The Archbishop of Westminster has said that he sees “no shortage” of churchgoers with the “instinct for faith” this Christmas.

Speaking to Times Radio, Cardinal Vincent Nichols said that the celebration of Christmas “tells us the importance of ritual”.

“There’s no shortage of that instinct for faith, which is connecting again with church services, particularly in the Catholic Church,” he said.

In a Christmas message broadcast by Vatican News on December 17, Cardinal Nichols said that Christmas was God’s “unambiguous public declaration of his love for every human person”, comparable to the vows made by a couple at their wedding.

“Of course, God has made manifest that love before,” he said, “but it’s sometimes been shrouded in cloud or obscured by his messengers or lost in the complexities of history.”
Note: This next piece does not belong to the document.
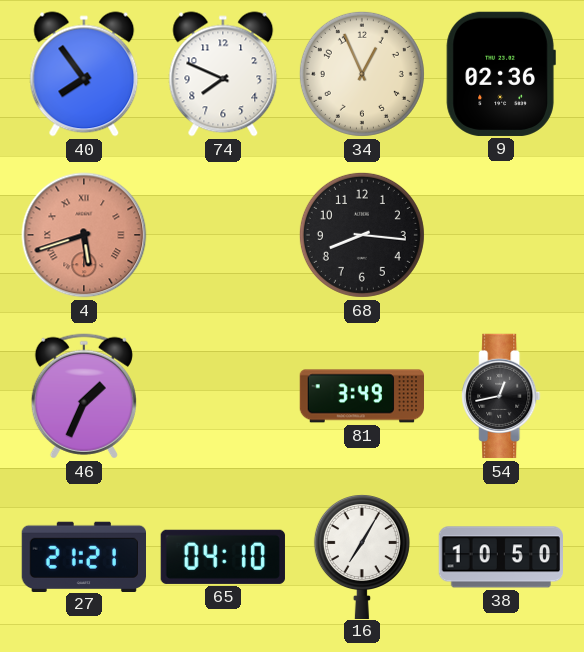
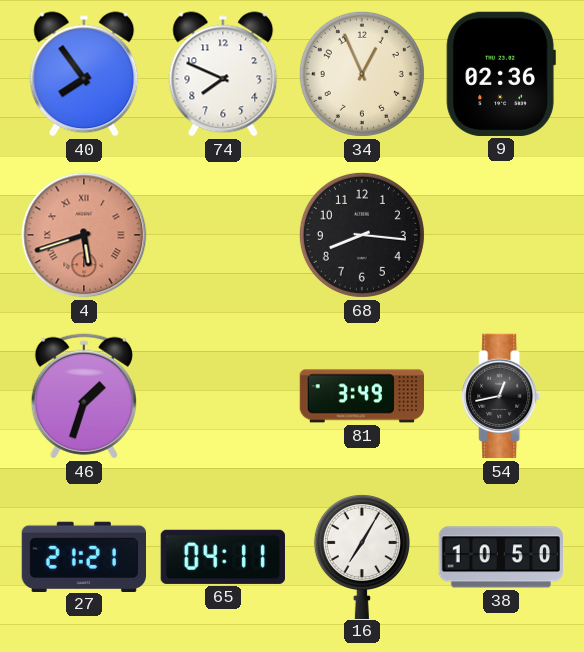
46: 1:34 -> 1:33
65: 04:10 -> 04:11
Christmas, he said, “is a public declaration in our flesh, such as a married couple might make to each other on their wedding day”.

By recognizing this, he said, “we begin to understand that every single word and gesture and deliberate action of Jesus is an unfolding of this single proclamation of God’s love for us”.

The cardinal told Times Radio that “ritual helps us to step outside of our own little bubble, connect with something that we have received, inherited, and that we hope to pass on”.

He was responding to questions about the re-writing of Christmas carols, following criticism of a version of God Rest Ye Merry Gentlemen sung at an Anglican church in Loughborough.

Cardinal Nichols said that he thought “those values ​​of continuation of musical repertoire, of the ability to sing together, of looking at the rituals that have been fashioned over the centuries” were “for me, more important than particular sensitivities which come and go” .

His Christmas message was one of several issued by bishops across the British Isles this week.

The Catholic and Anglican Archbishops of Armagh, Eamon Martin and John McDowell, issued a joint Christmas message on 21 December condemning the “ideology of customer satisfaction which cannot do justice to the richness of personal life”.

“The current public understanding of abundance is incapable of healing the divisions in our society,” they say.

“Society cannot be truly democratic without a strong sense of solidarity and community – something which can often be absent today.”

Christmas, the archbishops say, challenges our “surveillance capitalism” in “an age of algorithms and atomisation” and “a global system of behavior modification which can threaten human nature itself”.

They continue: “The coming of the ‘Word made flesh’ drags us back to both the primacy of person and of their solidarity.”

In Wales, too, the Catholic and Anglican archbishops issued a joint Christmas message, inviting people back to church for the feast.

The Archbishop of Glasgow, William Nolan, delivered a message emphasizing that the peace of Christmas is “not a superficial peace”.

“Whether our life is going well or going badly just now, whether we have things to celebrate or things that we mourn, God is always with us,” he said.

“That is the great joy that comes with Christmas.”

In England, the Archbishop of Birmingham, Bernard Longley, issued a message which reflects on the obstacles to traditional gift-giving amid rising costs and strikes.

He observes that “one very welcome gift for everybody affected would be a just resolution to the various disputes over pay and working conditions”.

“Peace of mind in place of anxiety would be a welcome gift in many homes,” he says.

Archbishop Longley also offers prayers for the four boys who died earlier this month, after falling into a frozen lake in Solihull.

“This Christmas we remember and pray especially for the families of the four children who lost their lives so recently in Birmingham. May the child born at Bethlehem give them comfort and strength to face the coming year.”

England’s newest bishop, Peter Collins of East Anglia, also published a Christmas message, asking members of his diocese to “recognize how interconnected we are, how interconnected is our world”.

Bishop Collins, who was ordained to his see last week, describes the world’s “darkness”, where “the wellbeing of our brothers and sisters is jeopardized by widespread injustice, malicious intent and selfish indulgence”.

“As heralds of peace,” he says, “let us embrace one and all.”